Like many others, my path into the field of oncology was not a direct one. After making the decision to enter medical school, I chose to pursue a career in surgery followed by a specialization in breast oncology. As I look back, each choice was made for different reasons at different times and ultimately I am so happy with the career that I now enjoy.
I am a breast surgeon. I see patients in the office with breast cancer, abnormal mammograms, breast masses, breast pain, etc. Essentially, I see women with multiple breast complaints, but most of my patients have cancer or require surgery to determine if they have cancer.
To get to where I am today, I completed a general surgery residency, which is usually a 5 to 7 year program. Surgery was always something I was interested in as a medical student. I loved the hands-on aspect of what I was doing. I liked that I could really “fix” things with my hands. It was fast paced and exciting and eventually, I could not see myself doing anything else.
As a general surgery resident I was exposed to operations involving the lungs, heart, bowel, liver, gallbladder, every major blood vessel, thyroid, breast, among other organs….and while I initially liked “fixing” problems with surgery I soon realized that not every problem needed to be fixed and some problems weren’t fixed in the operating room. There was a finesse required to be a good surgeon that I slowly learned over many years. The field of Surgical Oncology really challenged this finesse. When I was evaluating patients in clinic with cancer, there were always complex questions around their care. Did we need to look for cancer elsewhere? Was surgery really going to help the patient and if so, when was the best time for surgery? Would I recommend that the patient be given chemotherapy or radiation to help shrink the cancer before surgery? Would the patient’s outcome be improved if I gave them chemotherapy now or after surgery? It was clear that Surgical Oncology combined my interests of working with my hands as well as enjoying the complexities of treating patients outside of the operating room. In addition to this, Surgical Oncology really gave the surgeon an opportunity to develop a relationship with his/her patient and I LOVED this. While I loved operating, I really found purpose in the relationships I developed with the patients before and after surgery.
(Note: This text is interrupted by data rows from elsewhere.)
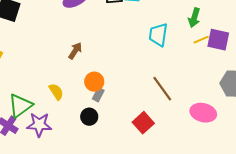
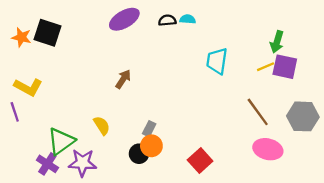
green arrow: (194, 18) -> (277, 42), moved
orange circle: (94, 82) -> (151, 146), moved
brown line: (162, 89) -> (258, 112), moved

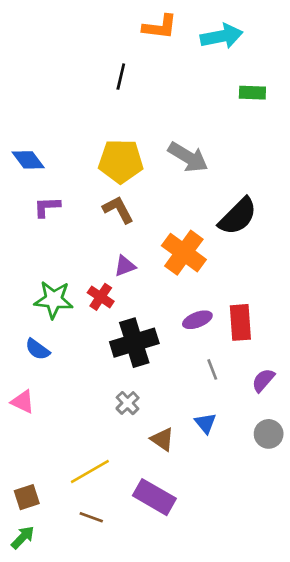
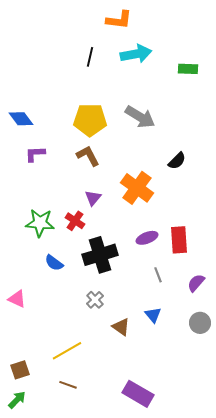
cyan arrow: (222, 36) -> (136, 54), moved
black semicircle: (238, 216) -> (177, 161), size x0.6
purple triangle: (125, 266) -> (93, 198), turned -30
blue semicircle: (38, 349) -> (54, 263), moved
purple rectangle: (154, 497) -> (138, 394), moved

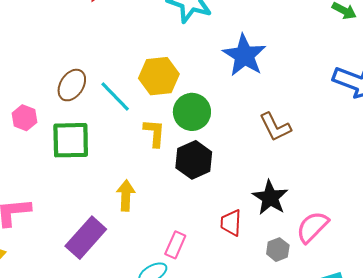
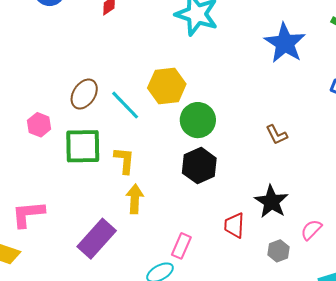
blue star: (244, 55) -> (285, 43), moved
brown L-shape: (275, 127) -> (277, 135), size x0.7
yellow L-shape: (154, 133) -> (124, 160), moved
pink semicircle: (312, 227) -> (311, 230), size x0.7

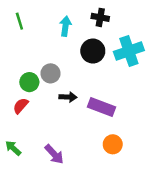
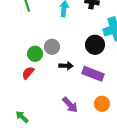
black circle: (93, 51) -> (95, 45), moved
green arrow: (13, 148) -> (22, 117), moved
purple arrow: (54, 154) -> (70, 105), moved

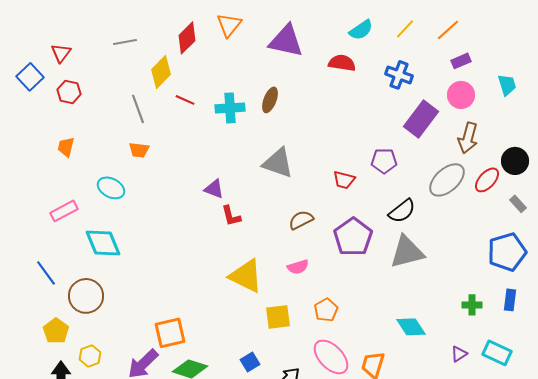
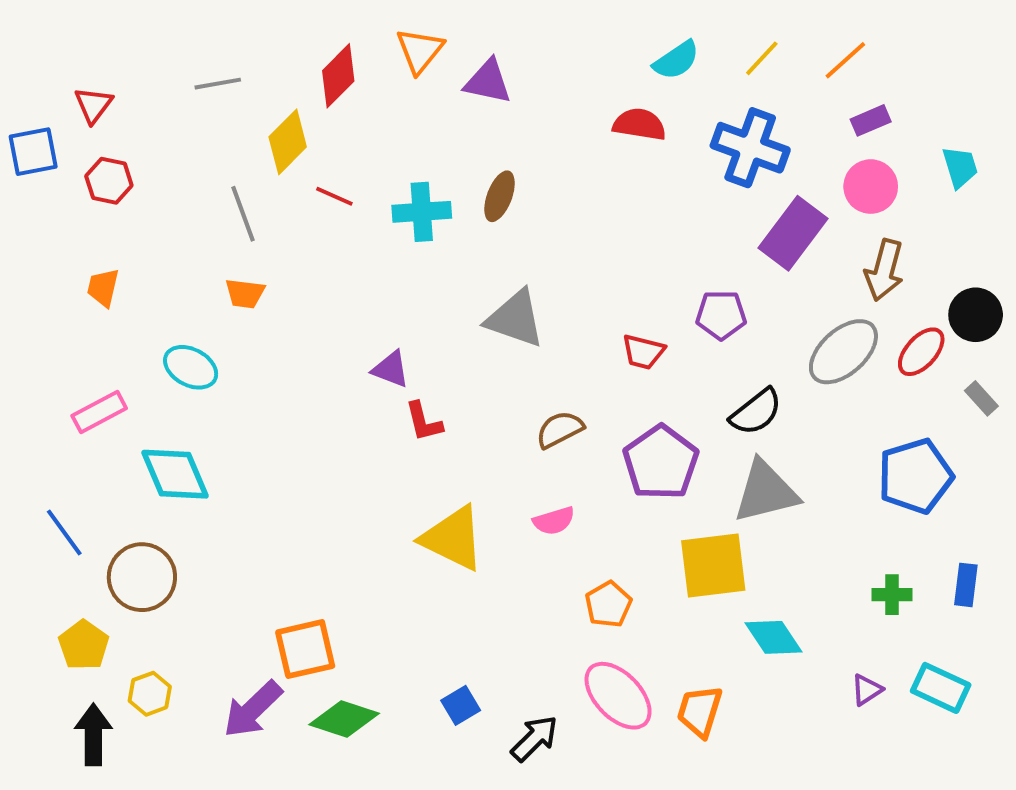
purple triangle: (286, 41) -> (488, 82), moved, size x0.7
blue cross: (399, 75) -> (750, 148), size x1.4
blue square: (30, 77) -> (33, 152), turned 32
blue pentagon: (507, 252) -> (915, 476), moved
yellow square: (278, 317) -> (713, 565), moved, size x1.4

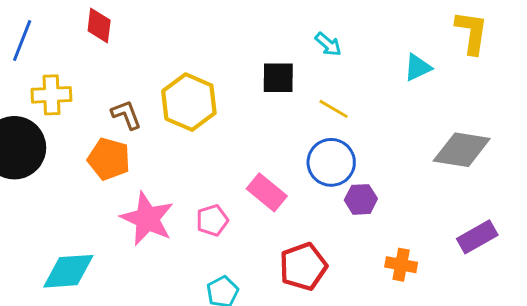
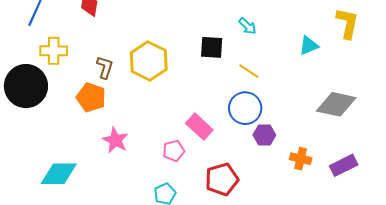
brown L-shape: (126, 115) -> (105, 67), turned 35
pink star: (147, 219) -> (115, 140), size x0.7
pink pentagon: (212, 220) -> (174, 151), moved
orange cross: (401, 265) -> (301, 159), moved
Towards the end of my surgical residency I rotated on the breast service. While I spent most of my time in the operating room, I also worked with the radiation oncologists, the pathologists, the radiologists and plastic surgeons. The treatment of breast cancer was truly a multi-disciplinary effort and I had found my future career. I completed a one year fellowship in breast surgery and rotated through even more specialties; including medical oncology and genetics.
As a breast surgeon, I am involved in a wide variety of surgeries including large, combined cases with plastic surgeons and many small outpatient cases. My patients do not go to the operating room just to removal a lump or a breast cancer; they go after a careful work up, including physical exam, imaging, sometimes biopsy or consultation with a plastic surgeon, radiation oncologist or medical oncologist. The field of breast oncology is also on the cutting edge of research with new articles being published every week regarding chemotherapy regimens, surgical choices, new radiation techniques, exercise in the post-operative patient, etc. and this requires that I am always reading and always learning.
As a surgeon I have had the opportunity to biopsy cancers in my office, inject vaccines into the breast and place radiation catheters in the operating room. To me, the opportunities as a surgical oncologist are limitless. At the end of the day, however, it is my patients that make this job so rewarding. My patients can be challenging, inquisitive and are always appreciative. They remind me of what an awesome job I have.